§ What is expected
Please return all records verbatim, no pictures.

------ Data shown ------

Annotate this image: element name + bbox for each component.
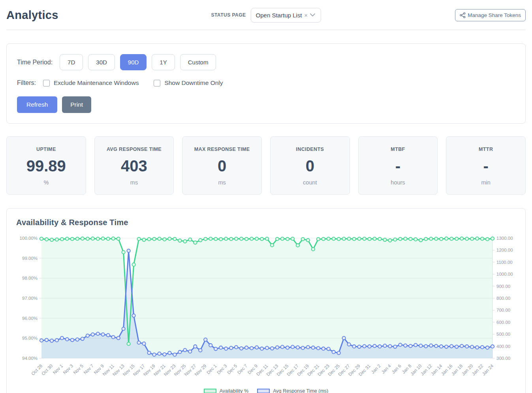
svg-text:Nov 3: Nov 3 <box>62 363 74 375</box>
filter-show-downtime[interactable]: Show Downtime Only <box>154 79 223 86</box>
manage-share-tokens-button[interactable]: Manage Share Tokens <box>455 9 526 21</box>
response-legend-label: Avg Response Time (ms) <box>273 388 328 393</box>
svg-text:Dec 7: Dec 7 <box>237 363 248 375</box>
status-page-select[interactable]: Open Startup List × <box>251 8 321 23</box>
svg-text:1100.00: 1100.00 <box>496 260 513 265</box>
stat-card-incidents: INCIDENTS 0 count <box>270 136 350 195</box>
time-period-button-custom[interactable]: Custom <box>180 54 216 70</box>
filter-show-downtime-label: Show Downtime Only <box>164 79 223 86</box>
stat-unit: hours <box>362 179 434 186</box>
svg-text:800.00: 800.00 <box>496 296 510 301</box>
svg-text:Nov 1: Nov 1 <box>52 363 64 375</box>
svg-text:Jan 12: Jan 12 <box>420 363 433 376</box>
print-button[interactable]: Print <box>62 96 91 113</box>
svg-text:700.00: 700.00 <box>496 308 510 312</box>
time-period-row: Time Period: 7D 30D 90D 1Y Custom <box>17 54 515 70</box>
svg-text:900.00: 900.00 <box>496 284 510 289</box>
stat-label: MAX RESPONSE TIME <box>186 147 258 152</box>
status-page-label: STATUS PAGE <box>211 12 246 18</box>
svg-text:Nov 7: Nov 7 <box>83 363 94 375</box>
header-divider <box>6 30 526 30</box>
svg-text:98.00%: 98.00% <box>22 276 38 280</box>
svg-text:1000.00: 1000.00 <box>496 272 513 276</box>
svg-text:Dec 31: Dec 31 <box>358 363 371 377</box>
svg-text:500.00: 500.00 <box>496 332 510 337</box>
svg-text:Jan 22: Jan 22 <box>471 363 484 376</box>
header: Analytics STATUS PAGE Open Startup List … <box>6 6 526 24</box>
stat-value: - <box>362 157 434 175</box>
stat-card-uptime: UPTIME 99.89 % <box>6 136 86 195</box>
legend-item-response-time[interactable]: Avg Response Time (ms) <box>257 388 328 393</box>
stat-label: MTTR <box>449 147 522 152</box>
share-icon <box>460 12 466 18</box>
svg-text:Nov 5: Nov 5 <box>73 363 85 375</box>
time-period-button-7d[interactable]: 7D <box>60 54 83 70</box>
availability-legend-label: Availability % <box>220 388 248 393</box>
page-title: Analytics <box>6 9 58 22</box>
svg-text:96.00%: 96.00% <box>22 316 38 321</box>
svg-text:Oct 28: Oct 28 <box>30 363 43 376</box>
refresh-button[interactable]: Refresh <box>17 96 57 113</box>
stat-unit: ms <box>98 179 171 186</box>
stat-card-max-response: MAX RESPONSE TIME 0 ms <box>182 136 262 195</box>
svg-text:Jan 18: Jan 18 <box>451 363 464 376</box>
clear-selection-icon[interactable]: × <box>304 12 308 18</box>
svg-text:Nov 29: Nov 29 <box>194 363 207 377</box>
status-page-value: Open Startup List <box>256 12 302 19</box>
svg-text:Jan 20: Jan 20 <box>461 363 474 376</box>
stat-value: - <box>449 157 522 175</box>
legend-item-availability[interactable]: Availability % <box>204 388 248 393</box>
time-period-label: Time Period: <box>17 59 53 66</box>
time-period-button-30d[interactable]: 30D <box>88 54 115 70</box>
svg-text:99.00%: 99.00% <box>22 256 38 261</box>
status-page-group: STATUS PAGE Open Startup List × <box>211 8 321 23</box>
chevron-down-icon <box>310 13 315 17</box>
svg-text:94.00%: 94.00% <box>22 356 38 361</box>
controls-panel: Time Period: 7D 30D 90D 1Y Custom Filter… <box>6 43 526 124</box>
chart-title: Availability & Response Time <box>16 218 516 227</box>
stat-value: 0 <box>274 157 346 175</box>
svg-text:400.00: 400.00 <box>496 344 510 349</box>
stat-unit: % <box>10 179 83 186</box>
filter-exclude-maintenance-label: Exclude Maintenance Windows <box>54 79 139 86</box>
stat-card-avg-response: AVG RESPONSE TIME 403 ms <box>94 136 174 195</box>
filter-exclude-maintenance[interactable]: Exclude Maintenance Windows <box>43 79 139 86</box>
filters-row: Filters: Exclude Maintenance Windows Sho… <box>17 79 515 86</box>
svg-text:Jan 6: Jan 6 <box>391 363 402 374</box>
stat-value: 403 <box>98 157 171 175</box>
stat-card-mttr: MTTR - min <box>446 136 526 195</box>
svg-text:300.00: 300.00 <box>496 356 510 361</box>
stats-row: UPTIME 99.89 % AVG RESPONSE TIME 403 ms … <box>6 136 526 195</box>
filters-label: Filters: <box>17 79 36 86</box>
stat-label: AVG RESPONSE TIME <box>98 147 171 152</box>
svg-text:Dec 3: Dec 3 <box>216 363 228 375</box>
svg-text:100.00%: 100.00% <box>20 236 38 241</box>
svg-text:Jan 24: Jan 24 <box>481 363 494 376</box>
stat-value: 0 <box>186 157 258 175</box>
svg-text:Jan 10: Jan 10 <box>410 363 423 376</box>
time-period-button-90d[interactable]: 90D <box>120 54 147 70</box>
stat-unit: ms <box>186 179 258 186</box>
time-period-button-1y[interactable]: 1Y <box>152 54 175 70</box>
svg-text:95.00%: 95.00% <box>22 336 38 340</box>
svg-text:97.00%: 97.00% <box>22 296 38 301</box>
svg-text:Dec 5: Dec 5 <box>226 363 238 375</box>
stat-label: MTBF <box>362 147 434 152</box>
stat-unit: count <box>274 179 346 186</box>
availability-response-chart: 100.00%99.00%98.00%97.00%96.00%95.00%94.… <box>16 233 516 387</box>
svg-text:Jan 2: Jan 2 <box>370 363 382 374</box>
stat-label: INCIDENTS <box>274 147 346 152</box>
checkbox-exclude-maintenance[interactable] <box>43 80 50 86</box>
svg-text:Jan 16: Jan 16 <box>440 363 453 376</box>
svg-text:Jan 4: Jan 4 <box>380 363 392 375</box>
manage-share-tokens-label: Manage Share Tokens <box>468 12 521 18</box>
svg-text:1300.00: 1300.00 <box>496 236 513 241</box>
svg-text:1200.00: 1200.00 <box>496 248 513 252</box>
svg-text:Oct 30: Oct 30 <box>41 363 53 376</box>
chart-panel: Availability & Response Time 100.00%99.0… <box>6 208 526 393</box>
chart-legend: Availability % Avg Response Time (ms) <box>16 388 516 393</box>
svg-text:Dec 1: Dec 1 <box>206 363 218 375</box>
availability-legend-swatch <box>204 389 216 393</box>
stat-card-mtbf: MTBF - hours <box>358 136 438 195</box>
checkbox-show-downtime[interactable] <box>154 80 160 86</box>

------

§ Finished exercise
Annotate this image: element name + bbox for each component.
svg-text:Nov 3: Nov 3 <box>62 363 74 375</box>
filter-show-downtime[interactable]: Show Downtime Only <box>154 79 223 86</box>
manage-share-tokens-button[interactable]: Manage Share Tokens <box>455 9 526 21</box>
response-legend-label: Avg Response Time (ms) <box>273 388 328 393</box>
svg-text:Dec 7: Dec 7 <box>237 363 248 375</box>
status-page-select[interactable]: Open Startup List × <box>251 8 321 23</box>
svg-text:1100.00: 1100.00 <box>496 260 513 265</box>
stat-card-incidents: INCIDENTS 0 count <box>270 136 350 195</box>
time-period-button-custom[interactable]: Custom <box>180 54 216 70</box>
filter-show-downtime-label: Show Downtime Only <box>164 79 223 86</box>
stat-unit: hours <box>362 179 434 186</box>
svg-text:800.00: 800.00 <box>496 296 510 301</box>
svg-text:Nov 1: Nov 1 <box>52 363 64 375</box>
svg-text:Jan 12: Jan 12 <box>420 363 433 376</box>
print-button[interactable]: Print <box>62 96 91 113</box>
svg-text:700.00: 700.00 <box>496 308 510 312</box>
time-period-row: Time Period: 7D 30D 90D 1Y Custom <box>17 54 515 70</box>
svg-text:900.00: 900.00 <box>496 284 510 289</box>
stat-label: MAX RESPONSE TIME <box>186 147 258 152</box>
status-page-label: STATUS PAGE <box>211 12 246 18</box>
svg-text:Nov 7: Nov 7 <box>83 363 94 375</box>
header-divider <box>6 30 526 30</box>
svg-text:98.00%: 98.00% <box>22 276 38 280</box>
svg-text:1000.00: 1000.00 <box>496 272 513 276</box>
svg-text:Dec 31: Dec 31 <box>358 363 371 377</box>
svg-text:500.00: 500.00 <box>496 332 510 337</box>
svg-text:Jan 22: Jan 22 <box>471 363 484 376</box>
header: Analytics STATUS PAGE Open Startup List … <box>6 6 526 24</box>
stat-value: - <box>362 157 434 175</box>
stat-card-uptime: UPTIME 99.89 % <box>6 136 86 195</box>
legend-item-response-time[interactable]: Avg Response Time (ms) <box>257 388 328 393</box>
stat-label: MTTR <box>449 147 522 152</box>
share-icon <box>460 12 466 18</box>
svg-text:Nov 5: Nov 5 <box>73 363 85 375</box>
time-period-button-7d[interactable]: 7D <box>60 54 83 70</box>
availability-legend-label: Availability % <box>220 388 248 393</box>
page-title: Analytics <box>6 9 58 22</box>
svg-text:96.00%: 96.00% <box>22 316 38 321</box>
svg-text:Oct 28: Oct 28 <box>30 363 43 376</box>
refresh-button[interactable]: Refresh <box>17 96 57 113</box>
stat-unit: ms <box>98 179 171 186</box>
stat-card-max-response: MAX RESPONSE TIME 0 ms <box>182 136 262 195</box>
svg-text:Jan 18: Jan 18 <box>451 363 464 376</box>
clear-selection-icon[interactable]: × <box>304 12 308 18</box>
svg-text:Nov 29: Nov 29 <box>194 363 207 377</box>
status-page-value: Open Startup List <box>256 12 302 19</box>
svg-text:Jan 20: Jan 20 <box>461 363 474 376</box>
stat-value: - <box>449 157 522 175</box>
legend-item-availability[interactable]: Availability % <box>204 388 248 393</box>
time-period-label: Time Period: <box>17 59 53 66</box>
time-period-button-30d[interactable]: 30D <box>88 54 115 70</box>
svg-text:99.00%: 99.00% <box>22 256 38 261</box>
status-page-group: STATUS PAGE Open Startup List × <box>211 8 321 23</box>
chevron-down-icon <box>310 13 315 17</box>
svg-text:94.00%: 94.00% <box>22 356 38 361</box>
controls-panel: Time Period: 7D 30D 90D 1Y Custom Filter… <box>6 43 526 124</box>
chart-title: Availability & Response Time <box>16 218 516 227</box>
stat-value: 0 <box>274 157 346 175</box>
svg-text:400.00: 400.00 <box>496 344 510 349</box>
stat-unit: % <box>10 179 83 186</box>
filter-exclude-maintenance-label: Exclude Maintenance Windows <box>54 79 139 86</box>
stat-card-avg-response: AVG RESPONSE TIME 403 ms <box>94 136 174 195</box>
filter-exclude-maintenance[interactable]: Exclude Maintenance Windows <box>43 79 139 86</box>
filters-row: Filters: Exclude Maintenance Windows Sho… <box>17 79 515 86</box>
svg-text:Jan 6: Jan 6 <box>391 363 402 374</box>
stat-value: 403 <box>98 157 171 175</box>
stat-card-mttr: MTTR - min <box>446 136 526 195</box>
svg-text:300.00: 300.00 <box>496 356 510 361</box>
stats-row: UPTIME 99.89 % AVG RESPONSE TIME 403 ms … <box>6 136 526 195</box>
filters-label: Filters: <box>17 79 36 86</box>
stat-label: AVG RESPONSE TIME <box>98 147 171 152</box>
svg-text:Dec 3: Dec 3 <box>216 363 228 375</box>
svg-text:100.00%: 100.00% <box>20 236 38 241</box>
svg-text:Jan 24: Jan 24 <box>481 363 494 376</box>
stat-value: 0 <box>186 157 258 175</box>
svg-text:Jan 10: Jan 10 <box>410 363 423 376</box>
time-period-button-90d[interactable]: 90D <box>120 54 147 70</box>
stat-unit: ms <box>186 179 258 186</box>
time-period-button-1y[interactable]: 1Y <box>152 54 175 70</box>
svg-text:95.00%: 95.00% <box>22 336 38 340</box>
svg-text:97.00%: 97.00% <box>22 296 38 301</box>
svg-text:Dec 5: Dec 5 <box>226 363 238 375</box>
stat-label: MTBF <box>362 147 434 152</box>
stat-unit: count <box>274 179 346 186</box>
availability-response-chart: 100.00%99.00%98.00%97.00%96.00%95.00%94.… <box>16 233 516 387</box>
svg-text:Jan 2: Jan 2 <box>370 363 382 374</box>
stat-label: INCIDENTS <box>274 147 346 152</box>
checkbox-exclude-maintenance[interactable] <box>43 80 50 86</box>
svg-text:Jan 16: Jan 16 <box>440 363 453 376</box>
svg-text:Jan 4: Jan 4 <box>380 363 392 375</box>
manage-share-tokens-label: Manage Share Tokens <box>468 12 521 18</box>
svg-text:1300.00: 1300.00 <box>496 236 513 241</box>
svg-text:1200.00: 1200.00 <box>496 248 513 252</box>
svg-text:Oct 30: Oct 30 <box>41 363 53 376</box>
chart-panel: Availability & Response Time 100.00%99.0… <box>6 208 526 393</box>
chart-legend: Availability % Avg Response Time (ms) <box>16 388 516 393</box>
svg-text:Dec 1: Dec 1 <box>206 363 218 375</box>
availability-legend-swatch <box>204 389 216 393</box>
stat-card-mtbf: MTBF - hours <box>358 136 438 195</box>
checkbox-show-downtime[interactable] <box>154 80 160 86</box>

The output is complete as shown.